The diversity of people and roles involved in AI initiatives makes achieving this alignment difficult. From the developers who manage the data, to the data scientists who tackle specific problems, to the executives who make strategic business decisions, everyone has different goals in mind and therefore different priorities and budgets.

However, Sagiraju sees the gap slowly narrowing year after year when it comes to understanding the challenges of AI. And that’s because organizations are better understanding the importance of quality data to the success of AI initiatives.

“The emphasis on the importance of data — particularly high-quality data consistent with use cases — for the success of an AI model has brought teams together to solve these challenges,” Sagiraju said.

Data challenges are not new in the realm of applied ML. However, as ML models grow in size and data becomes more readily available, scalable solutions must be found to assemble high-quality training data.

Fortunately, a few trends are helping organizations overcome some of these challenges, and Appen’s AI report shows that the average time spent managing and preparing data is trending down.

One example is automated labelling. For example, object detection models require specifying the bounding boxes of each object in the training samples, which requires significant manual effort. Automated and semi-automated labeling tools use a deep learning model to process the training samples and predict the bounding boxes. The automated labels aren’t perfect, and a human labeler needs to check and adjust them, but they speed up the process significantly. In addition, the automated labeling system can be further trained and improved as it receives feedback from human labellers.

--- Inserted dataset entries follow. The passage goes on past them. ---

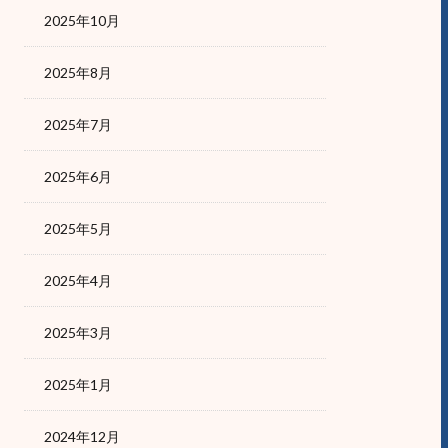
2025年10月
2025年8月
2025年7月
2025年6月
2025年5月
2025年4月
2025年3月
2025年1月
2024年12月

“While many teams are beginning to manually label their records, more teams are turning to time-saving methods to partially automate the process,” Sagiraju said.

At the same time, there is a growing market for synthetic data. Businesses use artificially generated data to complement the data they collect from the real world. Synthetic data is particularly useful in applications where obtaining data from the real world is costly or dangerous. One example is self-driving automakers, who face regulatory, safety, and legal challenges in sourcing data from real roads.

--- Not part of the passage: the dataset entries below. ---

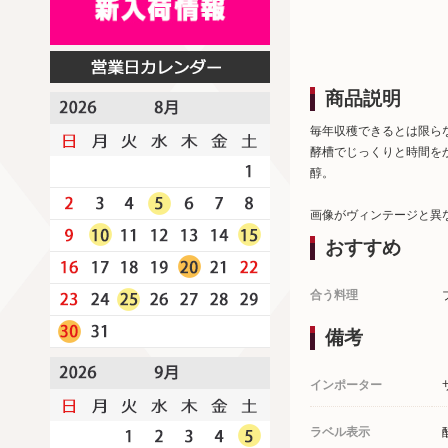
商品説明
毎年収穫できるとは限ら
酵槽でじっくりと時間を
醇。
画像がヴィンテージと異
おすすめ
合う料理
備考
インポーター
ラベル表示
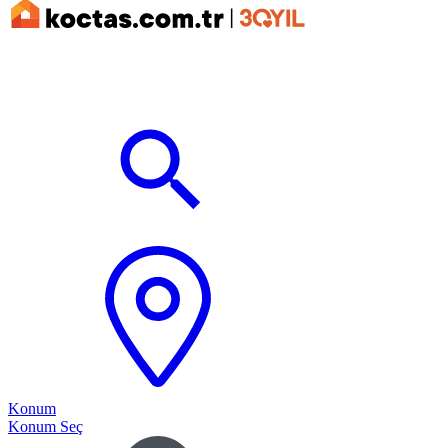
Konum
Konum Seç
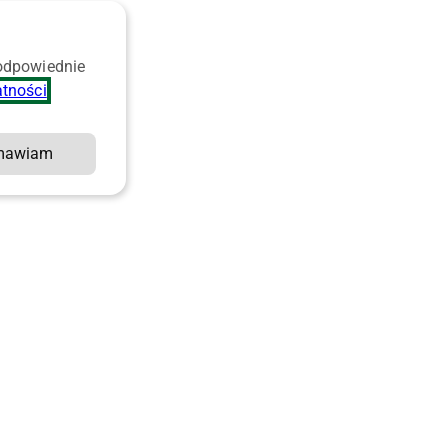
 odpowiednie
atności
.
mawiam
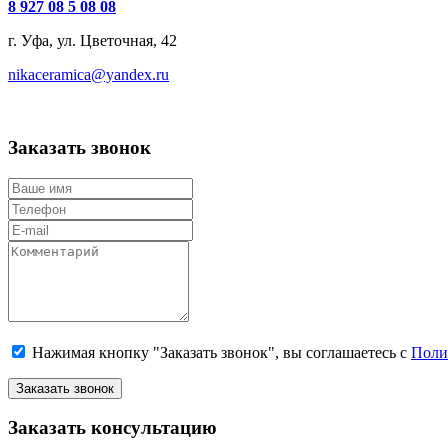
8 927 08 5 08 08
г. Уфа, ул. Цветочная, 42
nikaceramica@yandex.ru
Заказать звонок
Нажимая кнопку "Заказать звонок", вы соглашаетесь с
Поли
Заказать звонок
Заказать консультацию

“Self-driving cars need incredible amounts of data to be safe and prepared for anything once they hit the road, but some of the more complex data isn’t readily available,” Sagiraju said. “Synthetic data allows practitioners to consider edge cases or dangerous scenarios such as accidents, crossing pedestrians and emergency vehicles to effectively train their AI models. Synthetic data can create instances to train data when there is not enough human-derived data. It is crucial to fill in the gaps.”

At the same time, the evolution of the MLops market is helping companies address many machine learning pipeline challenges, including labeling and versioning of datasets; Training, testing and comparing different ML models; providing models to scale and tracking their performance; and collecting new data and updating the models over time.

However, as ML plays an increasingly important role in companies, human control becomes more important.

“Human-in-the-Loop (HITL) assessments are essential to provide accurate, relevant information and avoid bias,” Sagiraju said. “Despite what many believe humans are actually taking a backseat to when it comes to AI training, I think we will see a trend toward more HITL assessments to empower responsible AI and have more transparency into what organizations are doing in build their models in to ensure models perform well in the real world.”